Generalization in MultiLayer Perceptrons
Introduction
This applet illustrates the generalization capabilities of the
multilayer perceptrons. It allows you to define two different sets
of data: one for training and the other for crossvalidation. The
two sets are necessary to study generalization in a systematic
manner.
Credits
The original applet was written by
Olivier Michel.
Instructions
Use the popup menu to choose learning points for training or
crossvalidation. The graph will display in black the error
on the training set and in
green the error on the
crossvalidation set.
Applet
Questions
For all questions except the last, leave the decay parameter zero.
 Easy problem: Set two simple clusters, a red one
(1's) and a blue one (0's), of training points linearly separable
and well distinct. Then, add crossvalidation points in each
cluster. To be realistic, the crossvalidation points should be of
the same color as training points in the same cluster. Run learning
for about 100 iteration and observe the resulting error graphs.
Could you comment on both errors ?
 More complicated problem: Use two similar simple
clusters, but set some crossvalidation points a little bit outside
the training clusters. Do you observe any change in the error
graphs? Why?
 Hard problem: Now, create two linearly separable
clusters, but very close to each other. Create crossvalidation
points and put some of the crossvalidation points slighly outside
the clusters, even inside the other cluster. Run the learning and
comment results. Did you observe that the error graph reaches a
minimum and then rise again ? How would you explain this?

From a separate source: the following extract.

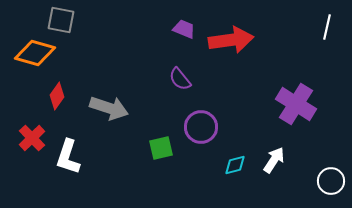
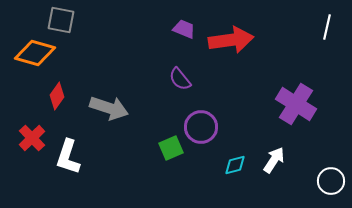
green square: moved 10 px right; rotated 10 degrees counterclockwise
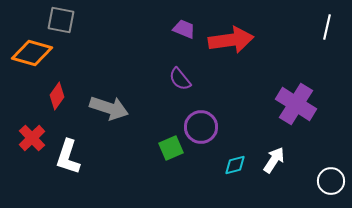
orange diamond: moved 3 px left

 Nonlinearly separable problem: Set 3 blue
training points on the left hand side of the space, 6 red training
points in the middle and 3 blue training points on the right hand
side. Add 3 cross validation points in the first set, 6 in the
second and 3 in the last one. Change the number of hidden units and
the learning parameters if neccessary to obtain the convergence to
a null error on the training set. Can you observe a similar error
graph as in question 1 ? Why ?
 Getting more and more complicated: Try to solve
more complicated problems (e.g., similar to questions 2 and 3) with
nonlinearly seperable clusters.
 General questions: How would you characterize the
evolution of the error on a crossvalidation set ? How should a
training set be designed in order to get the best results ?
 Weight elimination algorithm: As discussed
in class, the decay parameter controls an extra term in the weight
update step. Set the decay parameter to a small value such as
.001 and use several (at least 4) units in the hidden layers.
(Don't forget to click Init each time you change any of the network
parameters.) Compare the training results with standard backprop
(decay=0.0).